# Tuning fingerprint parameters

Here, we showcase how electronic density-of-states (DOS) fingerprints can be tuned to focus on different energy ranges.

## Data download

In [None]:
from os.path import exists as path_exists

We re-use data from Ref. [1], which is based on the electronic density of states of 2D materials from the [C2DB](https://cmr.fysik.dtu.dk/c2db/c2db.html) [2,3]. We download the data and unpack it:

In [None]:
if not path_exists("C2DB_TDOS.json.zip"):
    !curl -o C2DB_TDOS.json.zip https://raw.githubusercontent.com/kubanmar/dos-fingerprints-data/master/dos_data_and_fingerprints.json.zip

In [None]:
if not path_exists("dos_data_and_fingerprints.json"):
    !unzip C2DB_TDOS.json.zip

## Generation of DOS fingerprints

In [None]:
import json

In [None]:
from madas.fingerprints import DOSFingerprint
from madas.utils import tqdm

In [None]:
# Load dos data
with open("dos_data_and_fingerprints.json", "r") as f_:
    dos_data = json.load(f_)

Following `Grid` parameters from [1]:
 - Δεmin = 0.05 eV
 - Δεmax = 1.05 eV
 - N = Δεmax/Δεmin = 21
 - εref = 0 eV 
 - W = 4 eV 
 - WH = 4 eV
 - Nρ = 512
 - ρmin = NρΔρmin = 0.25
 - ρmax = 2.75
 - NH = ρmax/ρmin = 11
 
 We define the grid for the fingerprint: 

In [None]:
grid_original = DOSFingerprint.get_default_grid().create(delta_e_min=0.05, 
                                                         delta_e_max=1.05, 
                                                         e_ref=0, 
                                                         width=4, 
                                                         n_pix=512, 
                                                         delta_rho_min=0.25, 
                                                         delta_rho_max=2.75, 
                                                         cutoff=[-3,3])
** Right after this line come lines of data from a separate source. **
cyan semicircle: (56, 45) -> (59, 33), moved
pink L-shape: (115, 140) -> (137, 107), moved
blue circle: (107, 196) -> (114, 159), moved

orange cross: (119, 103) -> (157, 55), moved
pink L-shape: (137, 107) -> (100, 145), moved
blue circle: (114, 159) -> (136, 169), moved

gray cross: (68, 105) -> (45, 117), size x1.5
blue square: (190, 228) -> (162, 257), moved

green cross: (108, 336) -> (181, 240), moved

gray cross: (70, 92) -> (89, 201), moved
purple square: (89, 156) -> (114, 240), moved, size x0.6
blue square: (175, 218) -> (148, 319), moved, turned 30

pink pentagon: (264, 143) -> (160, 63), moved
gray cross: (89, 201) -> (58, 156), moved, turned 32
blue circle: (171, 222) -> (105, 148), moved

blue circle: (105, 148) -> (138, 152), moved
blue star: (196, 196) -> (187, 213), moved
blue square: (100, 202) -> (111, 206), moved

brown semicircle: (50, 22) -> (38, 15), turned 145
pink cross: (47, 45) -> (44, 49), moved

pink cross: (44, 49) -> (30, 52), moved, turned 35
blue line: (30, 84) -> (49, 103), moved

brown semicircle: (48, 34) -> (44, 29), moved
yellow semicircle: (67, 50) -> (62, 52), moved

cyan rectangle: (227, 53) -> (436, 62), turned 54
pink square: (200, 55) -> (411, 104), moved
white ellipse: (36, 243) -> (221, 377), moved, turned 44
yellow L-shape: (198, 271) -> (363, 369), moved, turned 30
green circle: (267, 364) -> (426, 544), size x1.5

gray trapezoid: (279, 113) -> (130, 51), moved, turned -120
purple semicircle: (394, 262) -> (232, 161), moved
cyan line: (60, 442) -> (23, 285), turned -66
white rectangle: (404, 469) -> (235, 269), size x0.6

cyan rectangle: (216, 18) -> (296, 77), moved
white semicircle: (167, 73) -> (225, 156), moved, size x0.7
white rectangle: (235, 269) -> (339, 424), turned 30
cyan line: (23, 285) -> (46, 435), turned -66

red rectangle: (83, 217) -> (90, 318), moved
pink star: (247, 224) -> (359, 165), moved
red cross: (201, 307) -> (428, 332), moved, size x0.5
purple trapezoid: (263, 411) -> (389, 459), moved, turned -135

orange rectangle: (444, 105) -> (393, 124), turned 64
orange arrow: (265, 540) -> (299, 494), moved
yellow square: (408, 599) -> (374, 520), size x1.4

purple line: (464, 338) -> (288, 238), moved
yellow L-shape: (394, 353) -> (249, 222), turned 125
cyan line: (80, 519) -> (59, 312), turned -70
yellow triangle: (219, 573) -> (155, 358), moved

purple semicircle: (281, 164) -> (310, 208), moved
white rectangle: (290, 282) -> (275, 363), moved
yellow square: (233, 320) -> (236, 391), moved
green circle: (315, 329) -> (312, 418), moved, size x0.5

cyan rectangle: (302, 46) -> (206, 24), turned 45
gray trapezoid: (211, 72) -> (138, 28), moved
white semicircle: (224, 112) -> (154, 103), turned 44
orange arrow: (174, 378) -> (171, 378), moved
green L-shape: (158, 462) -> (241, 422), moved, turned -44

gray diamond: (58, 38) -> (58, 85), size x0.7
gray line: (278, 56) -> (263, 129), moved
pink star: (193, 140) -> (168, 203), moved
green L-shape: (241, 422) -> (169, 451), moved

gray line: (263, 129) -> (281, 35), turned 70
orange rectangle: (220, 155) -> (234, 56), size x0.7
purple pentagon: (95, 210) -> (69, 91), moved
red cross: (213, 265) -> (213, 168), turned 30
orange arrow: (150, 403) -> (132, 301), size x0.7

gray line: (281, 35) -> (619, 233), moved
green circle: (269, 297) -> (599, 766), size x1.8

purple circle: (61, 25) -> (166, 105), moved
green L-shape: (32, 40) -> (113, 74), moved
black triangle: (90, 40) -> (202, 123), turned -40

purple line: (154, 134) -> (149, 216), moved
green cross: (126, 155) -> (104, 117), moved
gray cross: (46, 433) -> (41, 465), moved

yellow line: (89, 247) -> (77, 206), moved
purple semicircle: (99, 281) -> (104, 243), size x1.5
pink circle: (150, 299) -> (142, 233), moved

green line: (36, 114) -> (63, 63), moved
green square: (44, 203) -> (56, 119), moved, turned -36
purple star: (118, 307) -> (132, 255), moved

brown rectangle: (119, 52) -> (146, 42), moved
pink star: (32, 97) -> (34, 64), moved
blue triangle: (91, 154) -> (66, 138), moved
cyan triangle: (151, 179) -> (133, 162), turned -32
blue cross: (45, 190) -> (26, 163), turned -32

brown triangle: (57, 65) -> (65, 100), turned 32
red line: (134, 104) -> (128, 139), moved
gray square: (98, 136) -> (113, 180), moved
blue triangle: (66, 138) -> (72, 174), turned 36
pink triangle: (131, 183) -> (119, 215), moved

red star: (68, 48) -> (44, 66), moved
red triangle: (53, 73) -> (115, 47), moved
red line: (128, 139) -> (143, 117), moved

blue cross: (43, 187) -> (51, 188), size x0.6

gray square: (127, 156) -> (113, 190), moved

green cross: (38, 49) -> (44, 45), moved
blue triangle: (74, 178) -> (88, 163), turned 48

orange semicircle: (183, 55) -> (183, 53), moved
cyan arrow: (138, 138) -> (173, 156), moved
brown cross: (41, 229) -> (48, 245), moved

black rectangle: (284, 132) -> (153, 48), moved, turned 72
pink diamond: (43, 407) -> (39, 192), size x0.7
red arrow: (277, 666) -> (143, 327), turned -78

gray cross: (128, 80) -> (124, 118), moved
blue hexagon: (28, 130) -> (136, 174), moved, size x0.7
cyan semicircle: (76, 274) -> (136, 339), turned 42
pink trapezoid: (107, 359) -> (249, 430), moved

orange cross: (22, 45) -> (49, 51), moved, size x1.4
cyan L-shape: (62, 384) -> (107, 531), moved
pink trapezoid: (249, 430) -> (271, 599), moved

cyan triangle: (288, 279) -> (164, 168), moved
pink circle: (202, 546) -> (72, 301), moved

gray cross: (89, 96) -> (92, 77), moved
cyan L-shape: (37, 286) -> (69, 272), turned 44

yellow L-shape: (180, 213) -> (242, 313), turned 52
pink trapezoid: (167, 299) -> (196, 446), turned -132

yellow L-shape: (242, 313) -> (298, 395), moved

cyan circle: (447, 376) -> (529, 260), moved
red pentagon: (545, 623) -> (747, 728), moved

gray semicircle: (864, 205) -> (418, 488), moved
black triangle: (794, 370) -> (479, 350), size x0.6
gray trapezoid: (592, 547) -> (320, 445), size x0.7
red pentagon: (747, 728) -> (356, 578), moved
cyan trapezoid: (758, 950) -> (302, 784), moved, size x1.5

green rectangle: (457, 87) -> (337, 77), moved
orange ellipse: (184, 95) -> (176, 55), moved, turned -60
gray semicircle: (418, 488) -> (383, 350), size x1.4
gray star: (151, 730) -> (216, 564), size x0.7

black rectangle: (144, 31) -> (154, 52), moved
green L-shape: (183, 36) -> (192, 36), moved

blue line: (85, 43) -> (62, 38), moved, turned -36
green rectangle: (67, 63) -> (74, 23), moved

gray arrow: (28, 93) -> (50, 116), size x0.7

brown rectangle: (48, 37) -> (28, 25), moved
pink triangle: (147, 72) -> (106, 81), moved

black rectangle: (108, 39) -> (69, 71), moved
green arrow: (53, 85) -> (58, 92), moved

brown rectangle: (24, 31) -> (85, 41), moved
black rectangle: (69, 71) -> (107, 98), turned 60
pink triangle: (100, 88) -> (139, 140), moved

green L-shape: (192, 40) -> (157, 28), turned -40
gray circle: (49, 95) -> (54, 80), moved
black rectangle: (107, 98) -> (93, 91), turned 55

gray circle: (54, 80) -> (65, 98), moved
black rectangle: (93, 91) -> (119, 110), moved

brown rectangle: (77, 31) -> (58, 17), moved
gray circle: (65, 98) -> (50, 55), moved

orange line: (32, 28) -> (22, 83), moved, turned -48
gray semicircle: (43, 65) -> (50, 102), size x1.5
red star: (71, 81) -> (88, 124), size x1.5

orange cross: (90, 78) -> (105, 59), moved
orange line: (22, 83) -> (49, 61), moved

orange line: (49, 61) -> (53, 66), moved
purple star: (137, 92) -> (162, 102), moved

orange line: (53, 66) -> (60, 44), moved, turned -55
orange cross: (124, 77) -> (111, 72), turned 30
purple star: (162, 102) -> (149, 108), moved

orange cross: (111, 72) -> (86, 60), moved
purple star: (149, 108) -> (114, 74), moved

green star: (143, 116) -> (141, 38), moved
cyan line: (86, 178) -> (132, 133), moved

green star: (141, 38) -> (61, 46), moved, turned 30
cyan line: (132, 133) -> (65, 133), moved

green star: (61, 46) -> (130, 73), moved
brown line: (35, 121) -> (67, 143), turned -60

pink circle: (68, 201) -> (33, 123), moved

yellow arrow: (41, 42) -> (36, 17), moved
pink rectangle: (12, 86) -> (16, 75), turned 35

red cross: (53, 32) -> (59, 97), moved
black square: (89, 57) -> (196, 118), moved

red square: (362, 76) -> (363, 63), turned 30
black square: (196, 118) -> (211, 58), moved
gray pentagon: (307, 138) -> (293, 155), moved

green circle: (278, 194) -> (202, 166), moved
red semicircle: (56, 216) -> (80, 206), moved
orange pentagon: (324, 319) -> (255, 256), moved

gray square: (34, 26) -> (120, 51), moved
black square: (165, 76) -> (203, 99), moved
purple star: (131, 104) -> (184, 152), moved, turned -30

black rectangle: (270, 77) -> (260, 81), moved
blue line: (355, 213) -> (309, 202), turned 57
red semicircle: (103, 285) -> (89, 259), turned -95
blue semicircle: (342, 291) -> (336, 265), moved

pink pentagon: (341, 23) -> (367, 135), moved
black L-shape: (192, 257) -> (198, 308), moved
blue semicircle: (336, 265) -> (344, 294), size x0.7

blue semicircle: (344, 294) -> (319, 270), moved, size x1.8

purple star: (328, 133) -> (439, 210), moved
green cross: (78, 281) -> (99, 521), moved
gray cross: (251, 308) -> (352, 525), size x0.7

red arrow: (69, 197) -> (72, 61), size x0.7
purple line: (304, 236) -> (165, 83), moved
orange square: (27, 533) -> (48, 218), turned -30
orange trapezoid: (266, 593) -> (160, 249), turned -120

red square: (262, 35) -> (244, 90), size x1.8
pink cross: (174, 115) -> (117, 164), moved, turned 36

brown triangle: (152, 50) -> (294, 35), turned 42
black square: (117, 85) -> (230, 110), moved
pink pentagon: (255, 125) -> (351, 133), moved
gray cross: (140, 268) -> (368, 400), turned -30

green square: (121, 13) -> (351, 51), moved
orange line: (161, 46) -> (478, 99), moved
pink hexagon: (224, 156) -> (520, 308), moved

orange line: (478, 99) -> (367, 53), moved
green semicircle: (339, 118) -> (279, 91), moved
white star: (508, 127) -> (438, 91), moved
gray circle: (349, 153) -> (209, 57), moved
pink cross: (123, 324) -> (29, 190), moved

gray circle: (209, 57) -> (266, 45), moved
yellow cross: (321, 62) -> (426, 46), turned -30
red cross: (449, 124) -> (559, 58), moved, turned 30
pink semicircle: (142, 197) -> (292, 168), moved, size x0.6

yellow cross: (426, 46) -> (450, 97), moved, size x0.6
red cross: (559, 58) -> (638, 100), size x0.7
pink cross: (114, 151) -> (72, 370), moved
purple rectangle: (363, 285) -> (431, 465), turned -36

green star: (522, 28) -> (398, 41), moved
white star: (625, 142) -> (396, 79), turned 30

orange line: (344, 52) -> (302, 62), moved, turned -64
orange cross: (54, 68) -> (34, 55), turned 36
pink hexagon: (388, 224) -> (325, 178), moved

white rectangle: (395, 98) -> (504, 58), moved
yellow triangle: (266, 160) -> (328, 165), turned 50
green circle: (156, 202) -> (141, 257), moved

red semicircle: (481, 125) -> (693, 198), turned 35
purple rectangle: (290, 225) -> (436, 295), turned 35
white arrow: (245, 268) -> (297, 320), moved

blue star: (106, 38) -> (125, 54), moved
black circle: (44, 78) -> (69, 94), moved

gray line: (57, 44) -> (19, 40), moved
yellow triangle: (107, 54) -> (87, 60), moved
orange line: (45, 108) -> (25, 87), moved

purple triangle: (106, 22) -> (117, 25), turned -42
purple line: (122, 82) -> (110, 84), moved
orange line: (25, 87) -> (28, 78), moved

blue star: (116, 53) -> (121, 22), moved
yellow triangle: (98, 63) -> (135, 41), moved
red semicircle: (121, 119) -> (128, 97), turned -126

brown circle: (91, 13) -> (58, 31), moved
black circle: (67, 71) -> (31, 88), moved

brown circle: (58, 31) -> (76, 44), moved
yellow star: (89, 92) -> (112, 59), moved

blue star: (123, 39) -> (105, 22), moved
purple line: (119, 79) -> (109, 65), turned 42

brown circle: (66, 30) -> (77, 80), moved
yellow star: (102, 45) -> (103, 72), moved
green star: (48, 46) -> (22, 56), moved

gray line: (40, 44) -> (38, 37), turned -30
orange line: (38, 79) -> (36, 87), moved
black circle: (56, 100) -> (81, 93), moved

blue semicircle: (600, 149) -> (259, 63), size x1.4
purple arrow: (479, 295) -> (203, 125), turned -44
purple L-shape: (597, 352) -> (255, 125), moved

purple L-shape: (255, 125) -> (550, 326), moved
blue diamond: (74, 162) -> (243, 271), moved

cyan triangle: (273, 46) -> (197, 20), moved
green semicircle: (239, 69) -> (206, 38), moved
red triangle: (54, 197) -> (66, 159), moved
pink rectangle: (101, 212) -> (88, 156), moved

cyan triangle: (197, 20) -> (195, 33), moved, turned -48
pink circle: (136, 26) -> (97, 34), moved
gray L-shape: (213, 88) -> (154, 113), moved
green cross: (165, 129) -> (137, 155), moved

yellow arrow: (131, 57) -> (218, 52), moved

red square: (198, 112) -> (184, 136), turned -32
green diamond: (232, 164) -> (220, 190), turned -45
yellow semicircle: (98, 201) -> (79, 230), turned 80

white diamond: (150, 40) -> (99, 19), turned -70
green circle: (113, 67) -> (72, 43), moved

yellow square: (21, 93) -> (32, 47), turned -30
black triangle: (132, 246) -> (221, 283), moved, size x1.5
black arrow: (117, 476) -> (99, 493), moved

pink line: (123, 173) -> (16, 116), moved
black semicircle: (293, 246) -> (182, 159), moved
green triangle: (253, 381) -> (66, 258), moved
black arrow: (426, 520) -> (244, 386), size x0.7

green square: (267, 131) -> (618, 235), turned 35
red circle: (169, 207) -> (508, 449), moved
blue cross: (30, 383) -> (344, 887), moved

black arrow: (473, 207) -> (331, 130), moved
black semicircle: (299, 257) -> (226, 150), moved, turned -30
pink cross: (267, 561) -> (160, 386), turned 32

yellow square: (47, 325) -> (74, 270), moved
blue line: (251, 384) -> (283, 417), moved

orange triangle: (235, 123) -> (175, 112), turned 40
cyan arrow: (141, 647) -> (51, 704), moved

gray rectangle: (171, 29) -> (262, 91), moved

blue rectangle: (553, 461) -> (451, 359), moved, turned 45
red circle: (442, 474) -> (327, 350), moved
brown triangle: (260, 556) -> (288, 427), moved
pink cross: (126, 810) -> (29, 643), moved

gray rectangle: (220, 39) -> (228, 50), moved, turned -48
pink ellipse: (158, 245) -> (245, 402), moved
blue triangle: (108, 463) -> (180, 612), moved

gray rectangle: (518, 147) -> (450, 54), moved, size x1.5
and compute the fingerprints for all the data entries in the data set.

In [None]:
ZERO_fps = []
for key, raw_data in tqdm(dos_data.items()):
    # We generate a new fingerprint using the grid id of our grid
    new_fp = DOSFingerprint(grid_id=grid_original.get_grid_id()).calculate(raw_data["energy"], 
                                                                           raw_data["dos"], 
                                                                           convert_data=None)
    # because we use the DOSFingerprint().calculate() method, the id of the fingerprints is not
    # set automatically. We therefore have to set it:
    new_fp.set_mid(key)
    # and append the new fingerprint to the list
    ZERO_fps.append(new_fp)

Next we create a new grid with focus on the conductions bands, by changing the reference energy to $2$ eV. From this new grid we create the respective fingerprints.

In [None]:
grid_PLU2 = grid_original.copy()

# set reference energy to +2 eV
grid_PLU2.e_ref = 2

# the cutoff is defined w.r.t. the reference energy
# therefore we must adapt the cutoff when changing
# the reference energy
grid_PLU2.cutoff_min = -5
grid_PLU2.cutoff_max = 1

PLU2_fps = []
for key, raw_data in tqdm(dos_data.items()):
    new_fp = DOSFingerprint(grid_id=grid_PLU2.get_grid_id()).calculate(raw_data["energy"], 
                                                                           raw_data["dos"], 
                                                                           convert_data=None)
    new_fp.set_mid(key)
    PLU2_fps.append(new_fp)

We create another set of fingerprints with the focus of the grid in the valence bands, by setting the reference energy of the grid to $-2$ eV.

In [None]:
grid_MIN2 = grid_original.copy()

# set reference energy to -2 eV
grid_MIN2.e_ref = -2
# adapt cutoff
grid_MIN2.cutoff_min = -1
grid_MIN2.cutoff_max = 5

MIN2_fps = []
for key, raw_data in tqdm(dos_data.items()):
    new_fp = DOSFingerprint(grid_id=grid_MIN2.get_grid_id()).calculate(raw_data["energy"], 
                                                                           raw_data["dos"], 
                                                                           convert_data=None)
    new_fp.set_mid(key)
    MIN2_fps.append(new_fp)

## Calculation of similarity matrices

In [None]:
from madas import SimilarityMatrix

In [None]:
%%time
ZERO_simat = SimilarityMatrix().calculate(ZERO_fps)

In [None]:
%%time
PLU2_simat = SimilarityMatrix().calculate(PLU2_fps)

In [None]:
%%time
MIN2_simat = SimilarityMatrix().calculate(MIN2_fps)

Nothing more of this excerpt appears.